Harlem had / has many hearts, especially the Harlem east of Fifth avenue. East 113th was part of Italian Harlem once upon a time.

 In the late 19th century and into the early 20th century, an enormous wave of new Americans came to the shores of the Big Apple from southern Italy and Sicily.  A large contingent of this wave settled in East Harlem.  People from the same town would tend to settle on the same block, if not the same building, as accents from town to town in Italy are surprisingly different. There was also the idea of familiarity in addition to being able to communicate that lead to this phenomenon. This is a picture taken in July of 1931, looking south on First Avenue from 113th street. We are looking at the annual Feast of Our Lady of Mount Carmel.

 Detail from the same event. Behind the well dressed crowd is 349 - 351 East 113th street.

 The same event again looking at the same buildings on East 113th.

 This is 172- 156 East 113 between 2nd & 3rd looking west at the south side of the street. Myers Beverages must be 172. In the middle there are two single family wood frame houses with stoops and porches. The ever forward thinking City of New York passed a building ordinance in 1877 that forbade this type of construction. This was after enough disastrous fires in this town. Given this, these structures had to be built prior to 1877. The land was once owned by James Roosevelt and was sold off during the first half of the 19th century. There had been some speculative building going on as the Harlem River Railroad had opened it's horse car line on what we now call Park Avenue after 1835. This picture is from November 1937.

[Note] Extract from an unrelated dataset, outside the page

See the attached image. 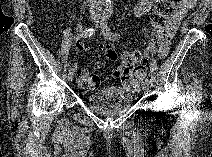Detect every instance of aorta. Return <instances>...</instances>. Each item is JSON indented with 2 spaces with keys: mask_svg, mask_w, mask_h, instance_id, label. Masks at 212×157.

 114 -118 East 113 between Park and Lexington. While 116 got and 118 got brick fronts, 114 retained it's weathered wood look. The open land that was East Harlem began to develop in earnest post Civil War as more and more people migrated to the United States, particularly New York City. An island shaped like the rock I call home, a population can only move up as the lower part of the island began to swell population - wise. This photo dates from 1932.